Ashiq Batalavi tells a more moving story. He was then living in a house on Temple Road a little short of the Safanwala Chowk, next to Hameed Nizami’s house. He had known Latifi since before 1947 & Latifi called at him frequently. The two had so much in common to talk about. One day Latifi arrived a little after breakfast time. “Have you had your breakfast?” asked Ashiq. “No”, replied Latifi. Ashiq doubted if Latifi had had his dinner the previous night. Therefore he asked the cook to make three parathas & an omelette for Latifi. The food was served & Latifi began to eat. After five minutes Ashiq went to his bedroom to fetch a book which he wanted to show to Latifi. It took him a few minutes to find the book, & when he returned he saw that the three parathas had disappeared. He wondered how Latifi could have polished off the entire breakfast with such speed. Poor fellow, he told himself, perhaps he had had nothing to eat for some days & had now gobbled down everything before him.
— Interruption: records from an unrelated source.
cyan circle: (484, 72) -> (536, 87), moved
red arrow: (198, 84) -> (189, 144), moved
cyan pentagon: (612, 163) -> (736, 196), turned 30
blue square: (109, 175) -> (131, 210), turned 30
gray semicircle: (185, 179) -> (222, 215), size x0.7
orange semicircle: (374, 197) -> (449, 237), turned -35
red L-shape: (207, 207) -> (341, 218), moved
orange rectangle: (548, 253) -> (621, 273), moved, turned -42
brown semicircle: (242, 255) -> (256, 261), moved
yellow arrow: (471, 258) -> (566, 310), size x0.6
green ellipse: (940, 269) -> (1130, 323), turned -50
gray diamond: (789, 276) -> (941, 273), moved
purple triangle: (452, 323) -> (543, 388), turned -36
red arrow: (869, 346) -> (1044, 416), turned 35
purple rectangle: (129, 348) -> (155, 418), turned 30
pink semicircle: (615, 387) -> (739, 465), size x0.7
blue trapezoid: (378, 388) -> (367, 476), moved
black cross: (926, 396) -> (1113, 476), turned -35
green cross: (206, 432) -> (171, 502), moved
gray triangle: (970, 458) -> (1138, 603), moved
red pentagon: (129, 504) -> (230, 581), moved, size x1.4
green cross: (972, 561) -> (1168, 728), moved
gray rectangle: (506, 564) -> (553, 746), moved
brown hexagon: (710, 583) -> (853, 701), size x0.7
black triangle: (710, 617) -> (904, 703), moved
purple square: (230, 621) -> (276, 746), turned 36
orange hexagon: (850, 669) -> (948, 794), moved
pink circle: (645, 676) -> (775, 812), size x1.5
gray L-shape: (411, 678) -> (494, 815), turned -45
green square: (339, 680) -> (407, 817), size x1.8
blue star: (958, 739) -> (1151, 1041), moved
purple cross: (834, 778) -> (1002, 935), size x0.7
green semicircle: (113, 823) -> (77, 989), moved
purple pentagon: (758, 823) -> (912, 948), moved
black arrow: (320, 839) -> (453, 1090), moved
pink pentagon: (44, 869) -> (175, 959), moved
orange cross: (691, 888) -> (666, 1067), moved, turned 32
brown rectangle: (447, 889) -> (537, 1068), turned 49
While drinking tea he noticed a bulge in Latifi’s jacket pocket. Oh! I see, he thought, his family must be starving & he is taking a part of the breakfast home to feed them.
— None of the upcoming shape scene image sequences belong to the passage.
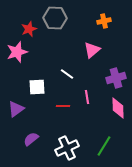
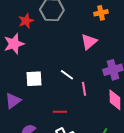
white line: (67, 74) -> (67, 75), moved
red line: (63, 106) -> (60, 112), moved

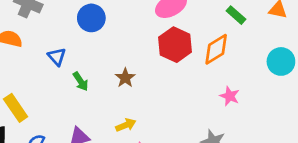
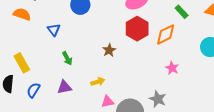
brown star: (125, 78) -> (109, 50), moved
green arrow: (81, 81) -> (67, 58), moved

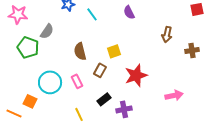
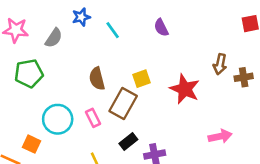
gray semicircle: (47, 31) -> (54, 38), moved
brown arrow: (167, 34) -> (220, 64), moved
green pentagon: (28, 47) -> (29, 73), turned -30
brown rectangle: (100, 70) -> (123, 103), size x1.6
red star: (136, 75) -> (185, 89), moved, turned -30

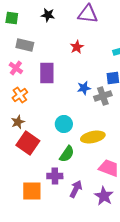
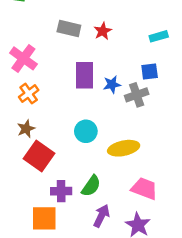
gray rectangle: (25, 45) -> (69, 29), moved
pink cross: (16, 68) -> (23, 58), size x1.5
purple rectangle: (47, 73) -> (85, 75), moved
green semicircle: (67, 154) -> (91, 186), moved
purple cross: (55, 176) -> (61, 191), moved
Soon after that Latifi left. A few minutes later Ashiq came out & started walking towards Malik Barkat Ali’s house who also lived on Temple Road on the opposite side. He was near Sir Abdul Qadir’s house on the right side of the road when he saw a strange sight. Near the gate of Sir Abdul Qadir’s bungalow Latifi was crouching on the footpath. Before him on the ground was spread his handkerchief on which lay the two parathas he had quietly removed from the table into his pocket. Next to him was squatting on his hunkers a stray dog with his ribs outlined on his body, & Latifi was feeding him with pieces of paratha, actually putting morsels in the animal’s mouth. Ashiq stopped just long enough to be sure that his eyes were not deceiving him. Then with tears in his eyes he crossed over to the opposite footpath & went his way.
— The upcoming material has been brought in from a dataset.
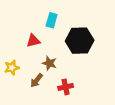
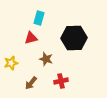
cyan rectangle: (52, 20) -> (39, 18), moved
brown arrow: (37, 80) -> (31, 83), moved

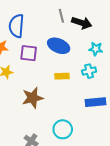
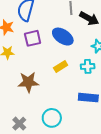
purple square: (29, 53) -> (33, 38), turned -30
yellow rectangle: (62, 76) -> (61, 66), turned -40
Several days later Ashiq inquired gently from Latifi about this incident, & without any embarrassment Latifi blurted out the truth. What he said shook Ashiq to his core. Latifi’s explanation was simple enough, given his supreme compassion for animals. When he was coming to Ashiq’s house he had noticed two emaciated dogs lying on the pavement. He bent down to pat them & found how weak & thin they looked. But he had no money to buy food for them. He himself had not had a square meal for two days & the dogs’ plight pained him. At Ashiq’s house he ate one paratha to appease his own pangs of hunger but the thought of the straving dogs stopped him from eating more. He rolled the other two parathas in his handkerchief & put the packet in his pocket. On his way back he hurried to where he had seen the dogs. Unfortunately one of them had gone away but the other was still there. He said, without any emphasis on the statement, that when he was feeding the dog with the parathas he actually felt as if the morsels were entering his own stomach & felt cheerful.
This soul, full to brim with mercy & compassion for all living beings, died of chest cancer in the Ganga Ram Hospital on 23 May 1959. Few remember him today & those like me who met him on the crossroads of life are dying. In a few years his name will not even be a memory. That is how we treat the aristocracy of our intellect, & that is why we have stopped producing the only true elite which is an index of a country’s honour & prestige.